Diese generelle Vorstellung der Prägewirkung durch
Umweltbedingungen, die bis in die 1960er Jahre hinein
sozialisationstheoretische Ansätze dominierte, wird
seitdem mehr und mehr zurückgedrängt. Insbesondere die
zunehmende Kritik an den strukturfunktionalistisch
inspirierten Strömungen im Anschluss an Parsons macht
das deutlich. Zunächst wird das Konformitätsmodell der
strukturfunktionalistischen Rollentheorie kritisiert, wonach
der einzelne Akteur immer nur als eine Art Anhängsel
gesellschaftlicher Strukturen gilt.
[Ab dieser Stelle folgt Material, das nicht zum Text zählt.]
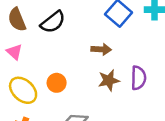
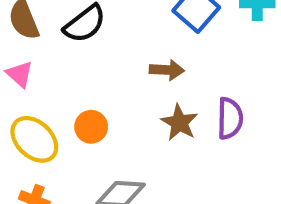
brown star: (109, 80) -> (179, 123), turned -30

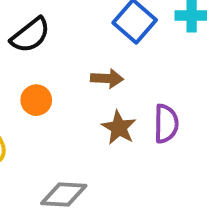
orange circle: (91, 127) -> (36, 100), moved

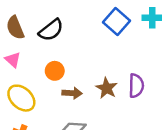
brown arrow: (107, 78) -> (72, 93), moved

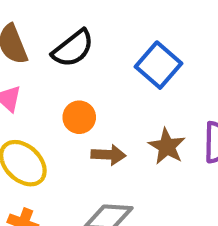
blue square: (116, 21) -> (159, 65), moved

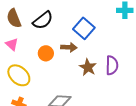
brown arrow: (108, 155) -> (69, 47), moved

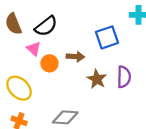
blue square: (84, 28) -> (107, 37), moved, turned 30
pink triangle: (12, 44) -> (34, 49), moved

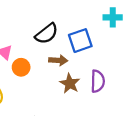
black semicircle: (46, 26) -> (47, 34), moved
brown arrow: (75, 57) -> (58, 60), moved

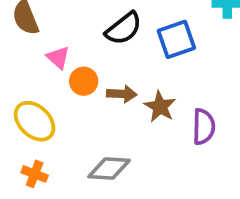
brown arrow: (58, 60) -> (122, 94), moved
purple semicircle: (98, 81) -> (204, 127), moved

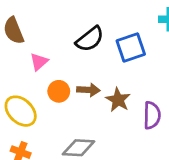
pink triangle: (58, 58) -> (39, 62), turned 36
orange circle: (84, 81) -> (59, 91), moved

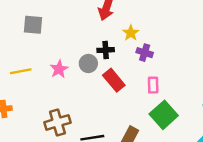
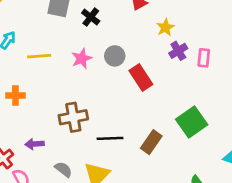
black cross: (106, 50) -> (91, 17), moved, turned 35
purple cross: (145, 53) -> (178, 51), turned 35
pink rectangle: (153, 85) -> (204, 58), moved

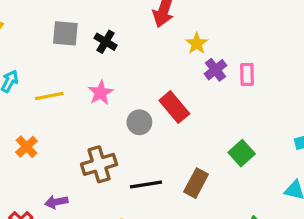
gray circle: (115, 56) -> (139, 122), moved
orange cross: (15, 96) -> (26, 147), turned -36
green square: (192, 122) -> (242, 153), size x0.7

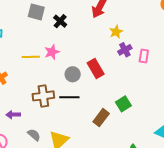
yellow line: (49, 96) -> (31, 57), moved
green square: (242, 153) -> (123, 104), moved
black line: (146, 184) -> (69, 97), moved

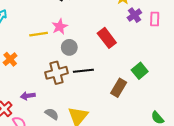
gray circle: (73, 74) -> (69, 47), moved

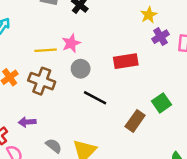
red rectangle: (107, 38) -> (126, 61), turned -66
black line: (83, 71) -> (95, 98), turned 30
brown cross: (56, 73) -> (42, 81), moved, turned 30

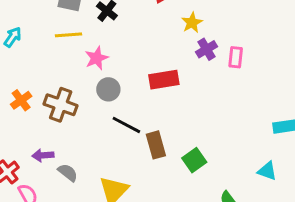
yellow line: (46, 50) -> (69, 35), moved
green square: (161, 103) -> (194, 160), moved
brown rectangle: (135, 121) -> (156, 145), moved, turned -50
gray semicircle: (54, 146) -> (68, 173), moved

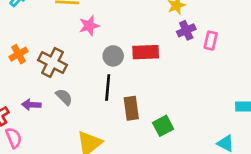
gray circle: (108, 89) -> (113, 56), moved
black line: (126, 125) -> (108, 87), turned 60
gray semicircle: (68, 173) -> (64, 97), moved

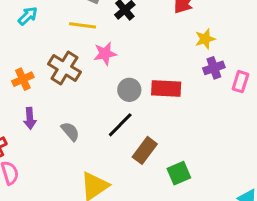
brown cross: (52, 62) -> (64, 68), moved
black line: (108, 87) -> (120, 125), turned 35
purple arrow: (31, 105) -> (30, 118), moved, turned -102
brown rectangle: (131, 108) -> (145, 150), turned 40

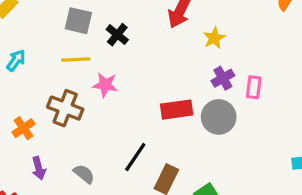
yellow star: (205, 39) -> (214, 38), moved
pink star: (105, 54) -> (105, 85), turned 30
gray circle: (129, 90) -> (219, 117), moved, size x1.4

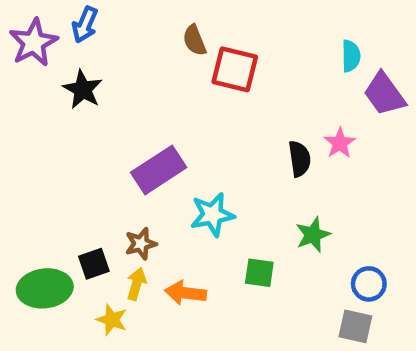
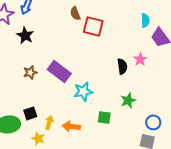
purple rectangle: (159, 170) -> (59, 71), turned 70
brown star: (141, 244) -> (30, 72), moved

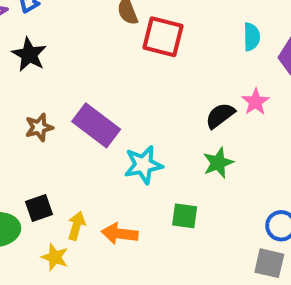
cyan semicircle: (145, 20) -> (252, 37), moved
black semicircle: (122, 66) -> (220, 116), turned -119
green star: (128, 100) -> (218, 163), moved

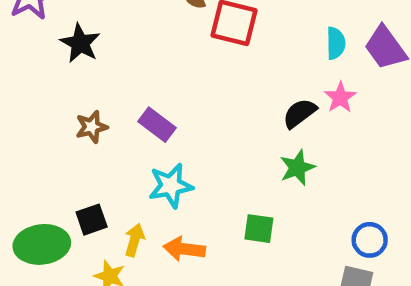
cyan semicircle: (252, 37) -> (336, 43), moved
purple rectangle: (96, 125) -> (157, 125), size x0.7
cyan star: (143, 165) -> (171, 186), moved

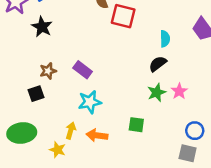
cyan semicircle: (336, 43) -> (165, 39), moved
pink star: (340, 97) -> (179, 91), moved
black square: (92, 220) -> (36, 94), moved

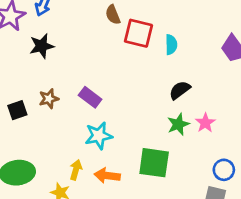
black star: (42, 27) -> (42, 46), turned 30
cyan semicircle: (165, 39) -> (171, 45), moved
black square: (36, 94) -> (17, 110), moved
green square: (136, 125) -> (154, 163), size x1.6

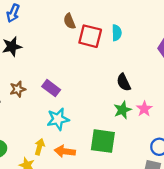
cyan semicircle: (171, 45) -> (117, 33), moved
black semicircle: (180, 90) -> (124, 82), turned -78

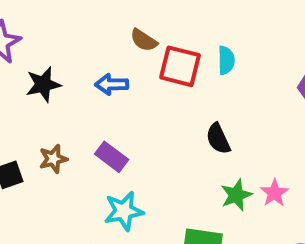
blue arrow: (13, 13) -> (112, 84), moved, turned 66
brown semicircle: (69, 21) -> (144, 40), turned -35
black semicircle: (124, 82) -> (218, 139), moved

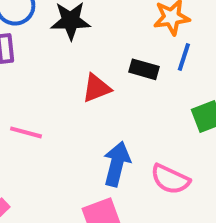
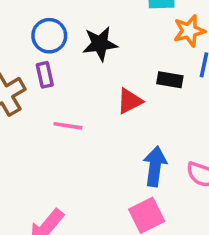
pink line: (26, 132) -> (68, 126), moved

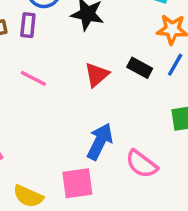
red triangle: (130, 101) -> (97, 75), turned -32

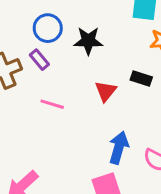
purple rectangle: (28, 25) -> (39, 60), turned -36

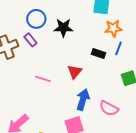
red triangle: (106, 91) -> (75, 72), moved
pink line: (52, 104) -> (43, 79), moved

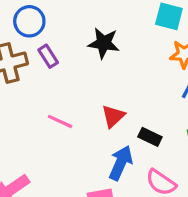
blue circle: (36, 19) -> (29, 21), moved
black rectangle: (99, 53) -> (150, 137), moved

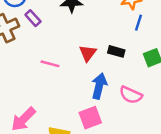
black rectangle: (150, 137) -> (116, 51), moved

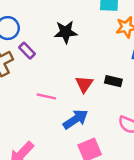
blue arrow: (99, 86) -> (76, 119), moved, turned 45

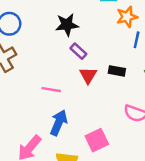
purple rectangle: (27, 51) -> (78, 51), moved
blue arrow: (76, 119) -> (59, 123), moved, turned -30

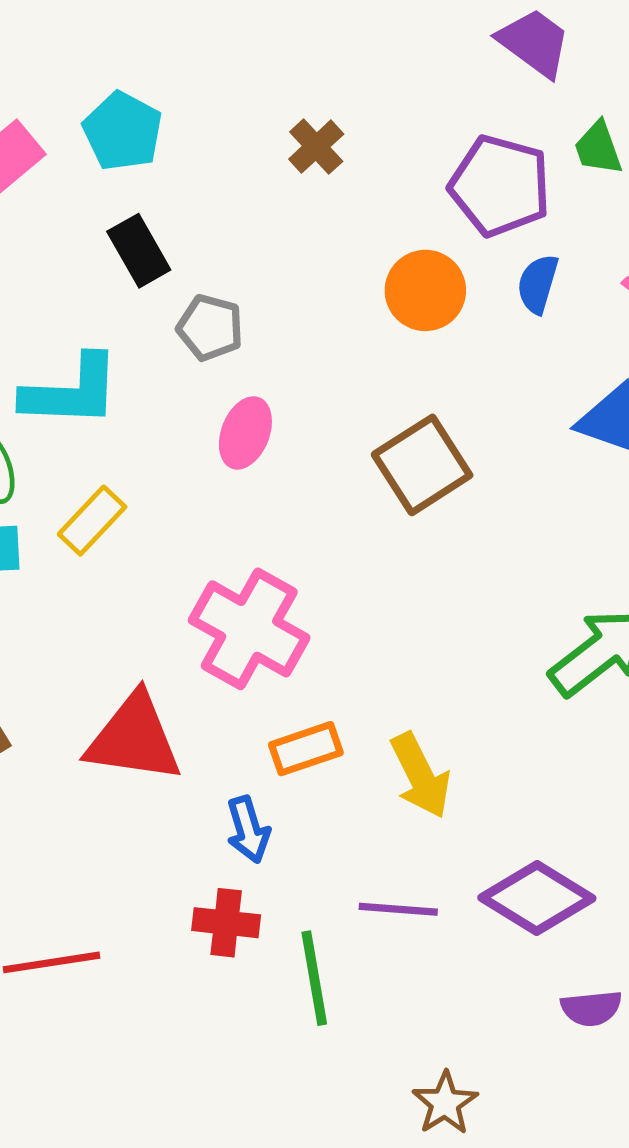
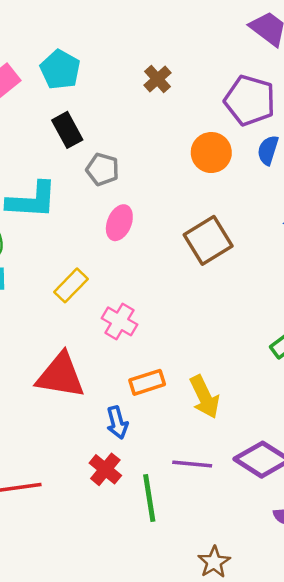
yellow rectangle: (92, 521) -> (71, 285), moved
pink cross: (249, 629) -> (120, 321), size x0.6
red cross: (226, 923) -> (105, 469), turned 32

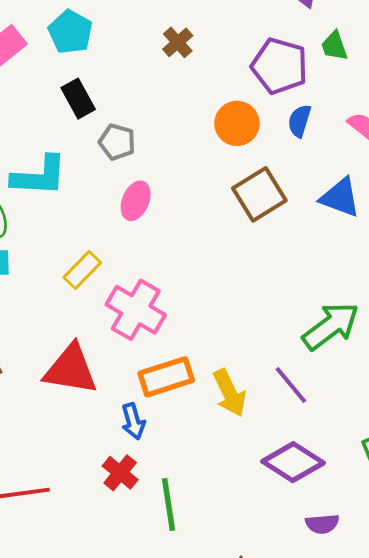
brown square: (208, 240) -> (259, 194), moved
pink cross: (120, 321) -> (136, 310), size x1.5
orange rectangle: (147, 382) -> (166, 377), size x1.4
purple line: (192, 464) -> (291, 385), moved, turned 45

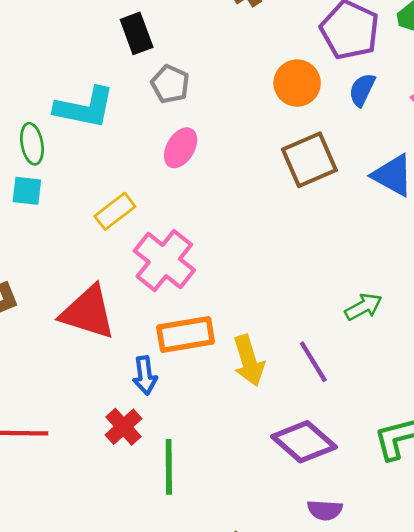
green arrow: (331, 326) -> (363, 307), size x0.6

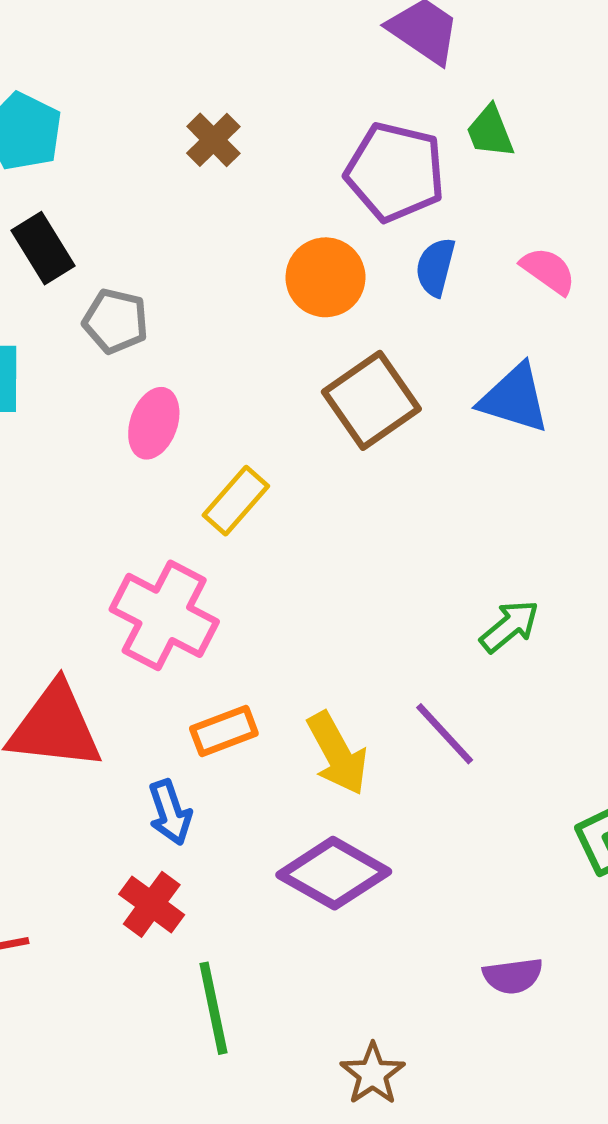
yellow rectangle: (115, 211) -> (236, 501), moved
orange rectangle: (186, 334) -> (224, 731), size x0.7
purple diamond: (304, 442) -> (334, 873), moved
green line: (169, 467) -> (213, 1008), moved

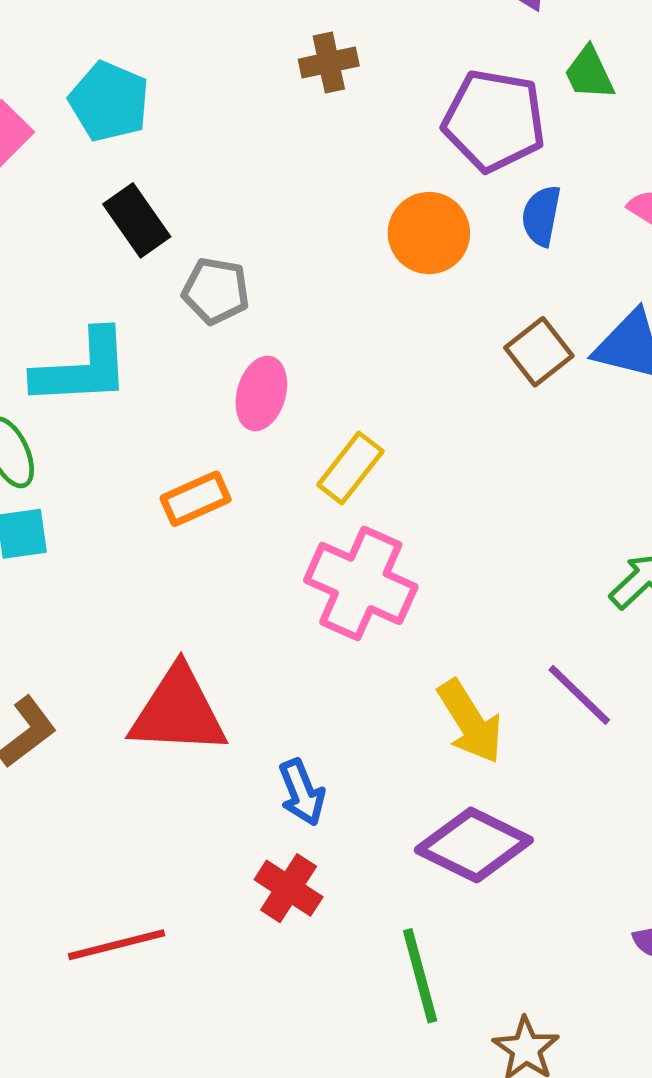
brown cross: (213, 140) -> (329, 63), moved, turned 36
brown square: (371, 400) -> (539, 352), moved, size x0.7
pink cross: (164, 615) -> (361, 583), moved
orange rectangle: (224, 731) -> (196, 499), moved
green line: (213, 1008) -> (420, 976), moved

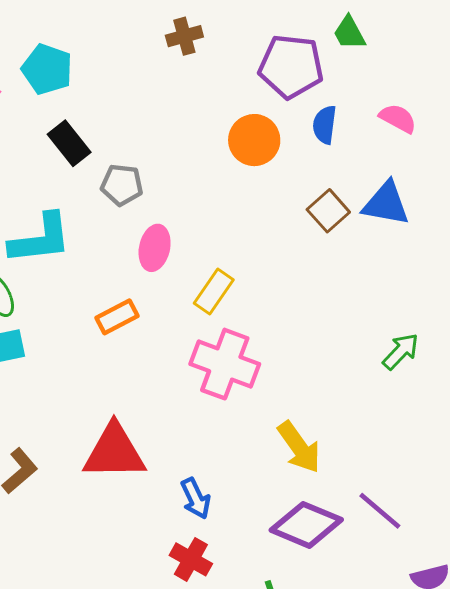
purple line: (579, 695) -> (380, 511), moved

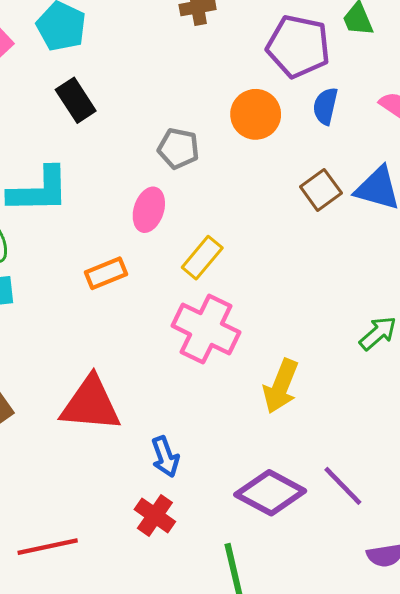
gray pentagon: (122, 185) -> (178, 148), moved
yellow arrow: (299, 447) -> (281, 386), moved, turned 52

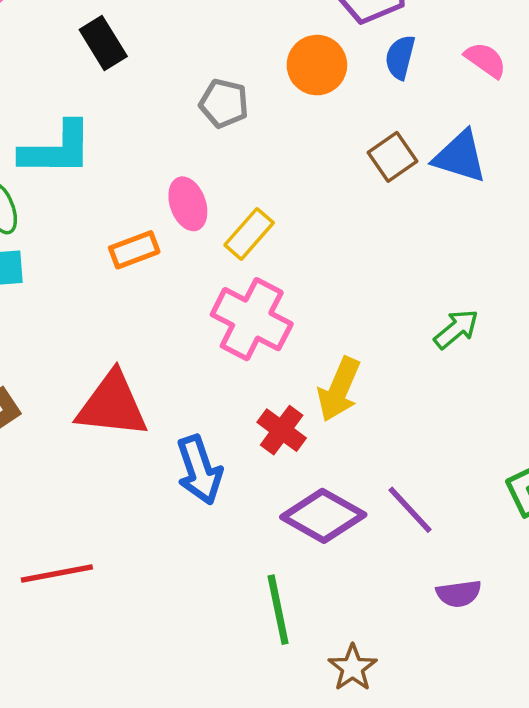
pink ellipse: (149, 210) -> (188, 204), moved, turned -39
blue arrow: (165, 457) -> (199, 470), size x1.4
red cross: (155, 515) -> (282, 430), moved

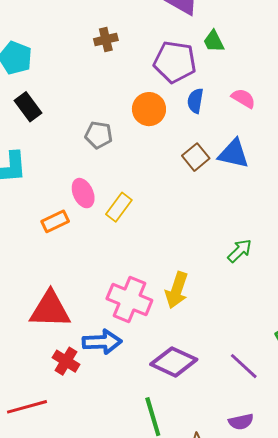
pink cross: (252, 319) -> (129, 300), moved
red cross: (282, 430) -> (66, 361), moved
blue arrow: (199, 470) -> (102, 342), turned -69
purple line: (410, 510) -> (244, 366), moved
purple semicircle: (459, 594) -> (241, 422), moved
Dann kommt es zu
grundsätzlicher Kritik an der Parsons vorgeworfenen
Vorstellung der »gesellschaftlichen Übersozialisierung«,
etwa durch den Aufsatz von Dennis Wrong (1961) mit dem
Titel »The oversocialized concept of man« oder in
Deutschland durch die Arbeiten von Gerhard
Wurzbacher (1963).
Mit der Zurückweisung einer lediglich passiven
Subjektivität entwickelt sich in der Sozialisationsforschung
eine anti-deterministische (also eine gegen die Vorstellung
der Dominanz sozialer Strukturen gerichtete) Tendenz.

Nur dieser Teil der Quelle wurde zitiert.